The Bible that was used in the ceremony was opened in haste to a rather random passage, Genesis 49:13, which reads, “Zebulun shall dwell at the haven of the sea; and he shall be for an haven of ships; and his border shall be unto Zidon.”

* * * *
The 1939–40 New York World’s Fair opened on this date 77 years ago.

* * * *
The Soviet Red Army began what became a three-day fight for control of the Reichstag building in Berlin on this date in 1945.

* * * *
Saigon, the capital of South Vietnam, fell to the North Vietnamese military on this date in 1975, thus ending the war between North and South Vietnam. The result was the unification of the two countries and the end of U.S. involvement in the war.

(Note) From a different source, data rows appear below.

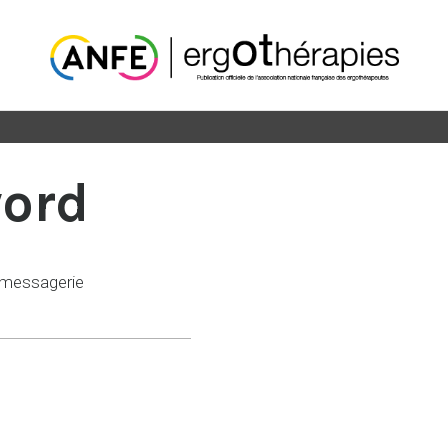
word
 messagerie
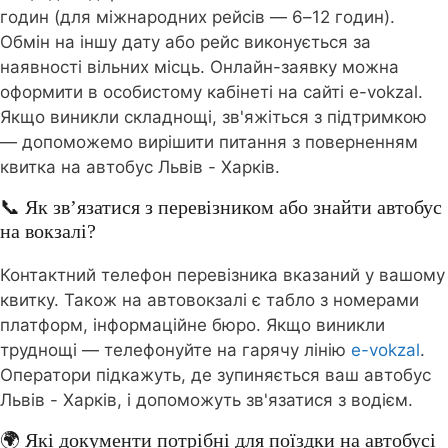
годин (для міжнародних рейсів — 6–12 годин).
Обмін на іншу дату або рейс виконується за
наявності вільних місць. Онлайн-заявку можна
оформити в особистому кабінеті на сайті e-vokzal.
Якщо виникли складнощі, зв'яжіться з підтримкою
— допоможемо вирішити питання з поверненням
квитка на автобус Львів - Харків.
📞 Як зв’язатися з перевізником або знайти автобус
на вокзалі?
Контактний телефон перевізника вказаний у вашому
квитку. Також на автовокзалі є табло з номерами
платформ, інформаційне бюро. Якщо виникли
труднощі — телефонуйте на гарячу лінію
e-vokzal
.
Оператори підкажуть, де зупиняється ваш автобус
Львів - Харків, і допоможуть зв'язатися з водієм.
🌍 Які документи потрібні для поїздки на автобусі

The Paris Peace Accords had been signed in 1973 with the intent to end the war and to end U.S. involvement with the conflict; those agreements were regularly flouted, however, and in April 1975, South Vietnam’s government collapsed. Its president, Nguyễn Văn Thiệu, resigned, and he declared on April 21, “The United States did not keep its promise to help us fight for freedom, and it was in the same fight that the United States lost 50,000 of its young men.” In two decades, the U.S. military lost 58,000 to the conflict, which had thrown the nation into an existential crisis whose echoes are still heard today. The total dead from the entirety of the conflict is estimated to range between 1.5 million and 4 million (military and civilians alike across several nations).

* * * *
Adolf Hitler committed suicide on this date in 1945.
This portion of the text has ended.